There is no cure for polycystic ovarian syndrome but management of the disease depends on many factors including:

  • The severity of the symptoms
  • The risk of heart disease and diabetes
  • If physical appearance is key or resumed menstruation
  • Whether or not a woman wants to get pregnant

Treatments for PCOS

  • Facial creams to remove hair have proven effective
  • Anti-androgen medications reduce male hormone levels and hair growth
  • Birth control pills decrease male hormones, control the menstrual cycle, and clear acne
  • Diabetes medications are not yet approved for treating PCOS but they affect insulin levels, lowering male hormone levels, reducing hair growth, and they may stimulate ovulation to occur
  • Fertility medications stimulate ovulation but there is a risk of multiple births.

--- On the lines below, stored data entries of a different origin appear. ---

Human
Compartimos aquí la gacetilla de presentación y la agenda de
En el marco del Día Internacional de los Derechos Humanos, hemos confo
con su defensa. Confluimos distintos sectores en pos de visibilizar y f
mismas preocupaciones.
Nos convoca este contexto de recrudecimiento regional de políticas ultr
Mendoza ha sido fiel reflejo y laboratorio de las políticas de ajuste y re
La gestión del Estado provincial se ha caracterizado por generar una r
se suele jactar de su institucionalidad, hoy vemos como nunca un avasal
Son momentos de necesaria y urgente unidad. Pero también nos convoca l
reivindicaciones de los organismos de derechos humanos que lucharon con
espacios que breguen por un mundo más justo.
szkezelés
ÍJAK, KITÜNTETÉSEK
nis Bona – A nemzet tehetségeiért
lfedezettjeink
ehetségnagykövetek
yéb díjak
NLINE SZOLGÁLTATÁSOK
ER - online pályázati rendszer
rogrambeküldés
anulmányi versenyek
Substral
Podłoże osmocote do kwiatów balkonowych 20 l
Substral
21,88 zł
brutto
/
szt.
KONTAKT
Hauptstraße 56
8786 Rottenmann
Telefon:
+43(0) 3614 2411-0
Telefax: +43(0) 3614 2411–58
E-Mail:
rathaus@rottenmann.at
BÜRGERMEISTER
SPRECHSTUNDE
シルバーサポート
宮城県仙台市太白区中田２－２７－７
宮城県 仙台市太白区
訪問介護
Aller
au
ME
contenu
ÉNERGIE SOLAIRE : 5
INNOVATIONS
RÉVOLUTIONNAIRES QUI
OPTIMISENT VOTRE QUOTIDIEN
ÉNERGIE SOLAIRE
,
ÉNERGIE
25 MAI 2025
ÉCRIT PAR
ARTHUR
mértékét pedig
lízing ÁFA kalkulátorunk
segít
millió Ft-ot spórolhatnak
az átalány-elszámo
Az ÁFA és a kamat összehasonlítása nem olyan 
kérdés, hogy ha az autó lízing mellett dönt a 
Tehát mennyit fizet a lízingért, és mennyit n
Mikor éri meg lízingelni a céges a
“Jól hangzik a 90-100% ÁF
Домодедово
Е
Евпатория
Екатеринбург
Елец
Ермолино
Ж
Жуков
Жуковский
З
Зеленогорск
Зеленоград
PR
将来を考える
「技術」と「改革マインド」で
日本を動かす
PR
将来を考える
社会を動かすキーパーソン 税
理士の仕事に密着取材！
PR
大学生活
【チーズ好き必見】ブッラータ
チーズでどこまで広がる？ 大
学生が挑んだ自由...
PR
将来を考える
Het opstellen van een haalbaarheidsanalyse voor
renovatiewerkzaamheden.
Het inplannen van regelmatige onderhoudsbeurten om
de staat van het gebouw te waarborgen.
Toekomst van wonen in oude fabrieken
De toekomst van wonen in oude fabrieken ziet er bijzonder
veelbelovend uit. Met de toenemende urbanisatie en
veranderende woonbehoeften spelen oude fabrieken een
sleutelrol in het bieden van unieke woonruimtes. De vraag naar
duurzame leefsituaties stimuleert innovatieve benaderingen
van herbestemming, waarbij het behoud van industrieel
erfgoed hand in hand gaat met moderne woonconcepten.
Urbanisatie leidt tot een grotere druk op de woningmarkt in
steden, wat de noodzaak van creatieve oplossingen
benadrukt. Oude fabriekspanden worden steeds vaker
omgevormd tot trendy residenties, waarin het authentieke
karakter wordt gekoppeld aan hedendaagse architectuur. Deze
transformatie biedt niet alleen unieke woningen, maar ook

Metformin, a drug that suppresses insulin production, taken along with fertility drugs may help ovulation to occur on lower doses of the stimulants.
  • Ovarian drilling is done to stimulate egg production and release. A needle carrying a current is used to destroy parts of the ovary. This reduces the production of male hormones and 50 percent of cases have achieved conception. There is a risk that scarring of the ovary may inhibit egg release and if too much of the ovary is destroyed it can trigger early menopause.
  • In vitro fertilization (IVF) is the process by which a woman's eggs are removed, fertilized in the lab and then placed back into the uterus to implant.
  • In vitro maturation (IVM) may be used if there has been a poor response to medications or if there are cost considerations. The results are not as promising as IVF. It has a lower pregnancy success rate and a higher miscarriage rate. Follicles are removed from the ovary and matured in the lab.
  • Lifestyle changes have marked effects on polycystic ovarian syndrome. Weight loss affects insulin levels, glucose levels, and hormone levels.